THERE can't be many gloomier places to work at the minute than Headlands School.
Special measures, inquiry reports, redundancy fears – there's not a lot to smile about I wouldn't imagine.
Criticism seems to be coming from all angles and, of course, when it is as fierce as this, it makes headlines in the papers and on TV.
T
he only thing you can do is put your head down, get on with things and keep telling yourself "it will get better in the end". It might get worse before it gets better but eventually the only way is up.
Commendably, one lonely voice spoke up for the school – a pupil who claimed to be "sick to death of the bad publicity Headlands School keeps receiving".
It's nice to hear some people are proud of the school but the argument that it should not be the word Headlands splashed on the front page of the Free Press – and that it should be the few disobedient children – is flawed.
The fact is Headlands School has been described as "inadequate" and put in special measures, not its pupils.
Schools don't go into special measures because a handful of kids don't know the difference between right and wrong.
That's not to say there aren't bad apples in the classrooms causing a nuisance but the problem is clearly more deep-rooted than that.
Ofsted inspectors presumably have years of experience and have visited hundreds of schools.

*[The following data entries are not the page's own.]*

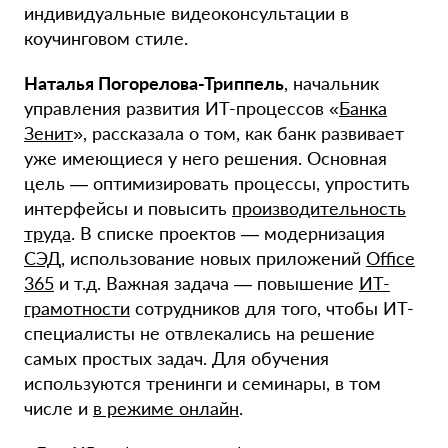
индивидуальные видеоконсультации в
коучинговом стиле.
Наталья Погорелова-Триппель
, начальник
управления развития ИТ-процессов «
Банка
Зенит
», рассказала о том, как банк развивает
уже имеющиеся у него решения. Основная
цель — оптимизировать процессы, упростить
интерфейсы и повысить
производительность
труда
. В списке проектов — модернизация
СЭД
, использование новых приложений
Office
365
и т.д. Важная задача — повышение
ИТ-
грамотности
сотрудников для того, чтобы ИТ-
специалисты не отвлекались на решение
самых простых задач. Для обучения
используются тренинги и семинары, в том
числе и
в режиме онлайн
.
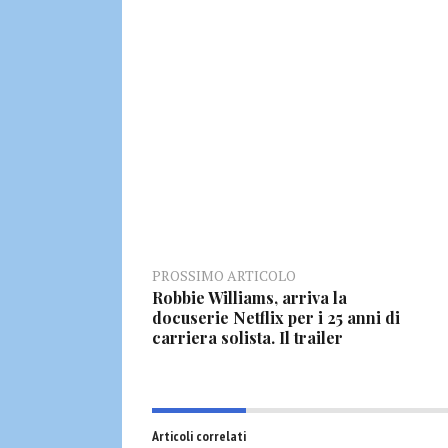
PROSSIMO ARTICOLO
Robbie Williams, arriva la
docuserie Netflix per i 25 anni di
carriera solista. Il trailer
Articoli correlati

They know when a school is fundamentally good and when one is bad.
Their report says Headlands is bad.
Most people accept Headlands School has problems. Big problems. But not insurmountable.
You only have to look across town to see how Bridlington School appears to be thriving, having come out on the other side of special measures.
No-one takes pleasure in seeing a local school struggling, least of all the Free Press. But the facts speak for themselves.
Last year, when Bridlington School came out of special measures, it was the biggest picture used on the front page of the Free Press for years.
I think everyone is looking forward to the day we can do the same for Headlands.